A critical unique performance advantage of Neoloy® Tough-Cells is their lowest deformation level (according to ASTM D6992 and additional global standards) while enables the use of locally available materials as infill. In roads, industrial access routes, and rail foundations, maintaining confinement efficiency over time is essential to preserve structural performance under repeated traffic loads. Neoloy enables reinforced base layers to perform reliably throughout their design life.

These characteristics directly address Canadian infrastructure challenges. By reducing reliance on thick imported aggregate layers, Neoloy ® Tough-Cells support cost-efficient construction in remote locations. Neoloy proven performance under heavy freight, industrial, and resource-sector traffic enables infrastructure designs and solutions that align with both engineering requirements and budget constraints, in all weather conditions and locations.

Sources: Inforce Global – Paved Roads, Neoloy® Technology Key Properties, PRS Pavement Reinforcement

Supporting PRS Engineering References: All-Weather Installation and Performance in Remote Regions, Pavement and Base Reinforcement Engineering Data.

Practical Application of Geocells in Remote Canadian Infrastructure Projects

A geocell-reinforced structure consists of a prepared subgrade, a Neoloy® Tough-Cells confinement layer with locally sourced or marginal granular infill, and a finished surface appropriate to the route classification. Proper drainage design is essential to preserve subgrade strength and ensure long-term performance.

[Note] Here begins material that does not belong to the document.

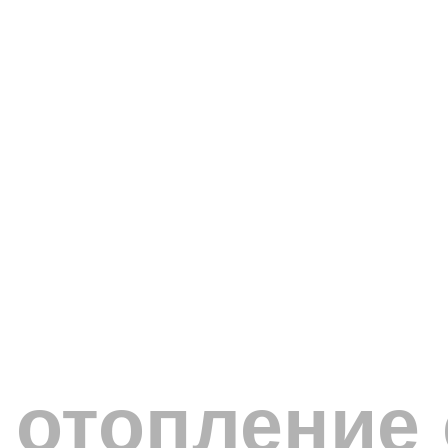
 отопление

These systems are well suited to remote community access roads, mining and industrial haul roads, seasonal and all-weather supply routes, airstrips, railways and heavy-load platforms. As reflected in projects supported by Transport Canada and design guidance published by the Transportation Association of Canada, by combining sound ground engineering with climate-aware design, Neoloy® supports national priorities focused on resilient and cost-aware northern infrastructure.

A practical example of this approach can be seen in Neoloy® applications in Churchill, Canada, where geocell reinforcement has been used to support infrastructure under remote and climate-challenged conditions (Click here to read more).

Conclusion – Using Geocells to Control Infrastructure Costs in Remote Canada

High infrastructure costs in remote Canada are structural and long-term. Addressing them requires engineering efficiency rather than reduced performance. Geocell reinforcement offers a practical means to reduce material usage, improve durability, and lower lifecycle costs.

PRS Neoloy® Tough-Cells provide a proven solution for delivering cost-efficient infrastructure in Canada’s most challenging regions, supporting resilient design, reduced maintenance, and long-term value aligned with national infrastructure objectives.